Collected data
************

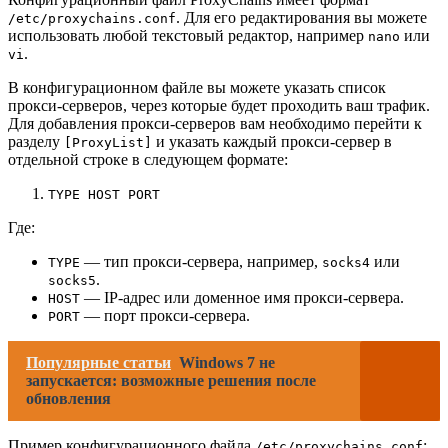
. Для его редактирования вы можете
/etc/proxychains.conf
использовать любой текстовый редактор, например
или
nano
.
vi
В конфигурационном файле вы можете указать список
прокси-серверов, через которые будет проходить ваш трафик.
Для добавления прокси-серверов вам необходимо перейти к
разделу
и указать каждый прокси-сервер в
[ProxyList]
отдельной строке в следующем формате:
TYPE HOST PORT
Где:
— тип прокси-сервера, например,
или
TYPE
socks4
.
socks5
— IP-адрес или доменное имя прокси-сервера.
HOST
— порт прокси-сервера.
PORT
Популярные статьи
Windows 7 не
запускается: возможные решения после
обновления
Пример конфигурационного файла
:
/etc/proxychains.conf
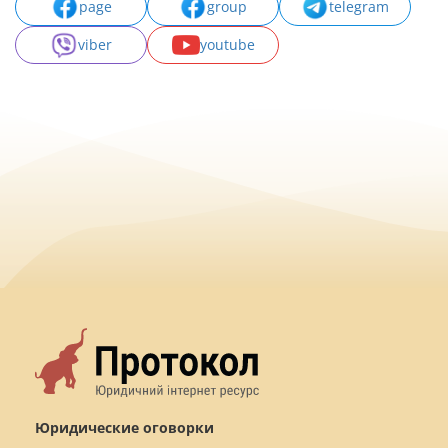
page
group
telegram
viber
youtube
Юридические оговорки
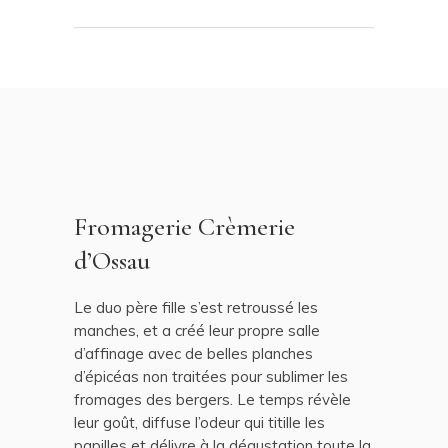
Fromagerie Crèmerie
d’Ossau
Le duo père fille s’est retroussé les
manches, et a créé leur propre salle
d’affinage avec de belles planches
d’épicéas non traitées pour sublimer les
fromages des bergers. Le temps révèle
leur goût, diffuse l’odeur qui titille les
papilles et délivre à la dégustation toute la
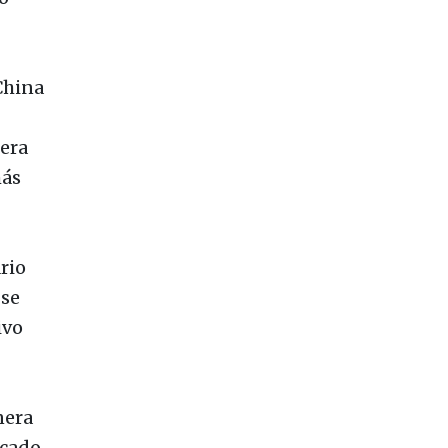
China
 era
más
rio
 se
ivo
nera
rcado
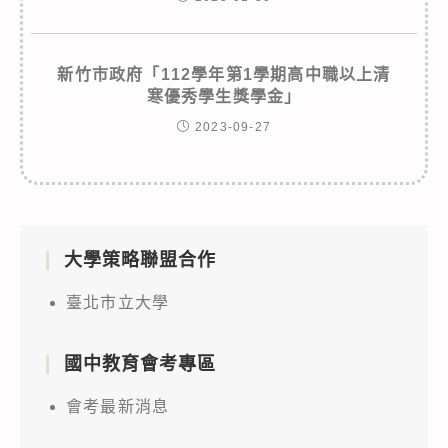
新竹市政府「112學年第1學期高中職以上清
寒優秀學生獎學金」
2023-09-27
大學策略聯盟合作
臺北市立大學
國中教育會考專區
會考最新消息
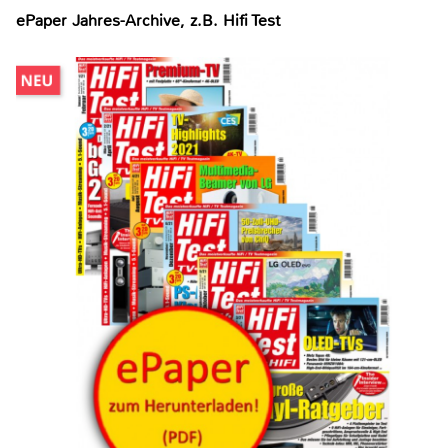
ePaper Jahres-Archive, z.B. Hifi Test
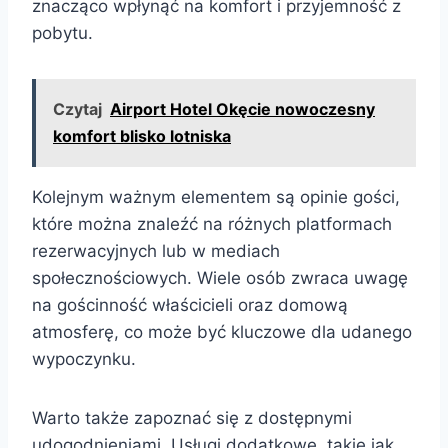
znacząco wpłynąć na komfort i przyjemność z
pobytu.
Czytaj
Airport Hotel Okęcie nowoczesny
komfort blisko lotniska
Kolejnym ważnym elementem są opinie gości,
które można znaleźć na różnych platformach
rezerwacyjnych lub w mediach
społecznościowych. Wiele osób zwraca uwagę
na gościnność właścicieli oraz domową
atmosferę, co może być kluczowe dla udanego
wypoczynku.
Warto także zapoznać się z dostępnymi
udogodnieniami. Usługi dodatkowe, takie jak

************

Without the pictures, return the records above exactly as written.

. Для его редактирования вы можете
/etc/proxychains.conf
использовать любой текстовый редактор, например
или
nano
.
vi
В конфигурационном файле вы можете указать список
прокси-серверов, через которые будет проходить ваш трафик.
Для добавления прокси-серверов вам необходимо перейти к
разделу
и указать каждый прокси-сервер в
[ProxyList]
отдельной строке в следующем формате:
TYPE HOST PORT
Где:
— тип прокси-сервера, например,
или
TYPE
socks4
.
socks5
— IP-адрес или доменное имя прокси-сервера.
HOST
— порт прокси-сервера.
PORT
Популярные статьи
Windows 7 не
запускается: возможные решения после
обновления
Пример конфигурационного файла
:
/etc/proxychains.conf
page
group
telegram
viber
youtube
Юридические оговорки
Fromagerie Crèmerie
d’Ossau
Le duo père fille s’est retroussé les
manches, et a créé leur propre salle
d’affinage avec de belles planches
d’épicéas non traitées pour sublimer les
fromages des bergers. Le temps révèle
leur goût, diffuse l’odeur qui titille les
papilles et délivre à la dégustation toute la
China
 era
más
rio
 se
ivo
nera
rcado
新竹市政府「112學年第1學期高中職以上清
寒優秀學生獎學金」
2023-09-27
大學策略聯盟合作
臺北市立大學
國中教育會考專區
會考最新消息
ePaper Jahres-Archive, z.B. Hifi Test
znacząco wpłynąć na komfort i przyjemność z
pobytu.
Czytaj
Airport Hotel Okęcie nowoczesny
komfort blisko lotniska
Kolejnym ważnym elementem są opinie gości,
które można znaleźć na różnych platformach
rezerwacyjnych lub w mediach
społecznościowych. Wiele osób zwraca uwagę
na gościnność właścicieli oraz domową
atmosferę, co może być kluczowe dla udanego
wypoczynku.
Warto także zapoznać się z dostępnymi
udogodnieniami. Usługi dodatkowe, takie jak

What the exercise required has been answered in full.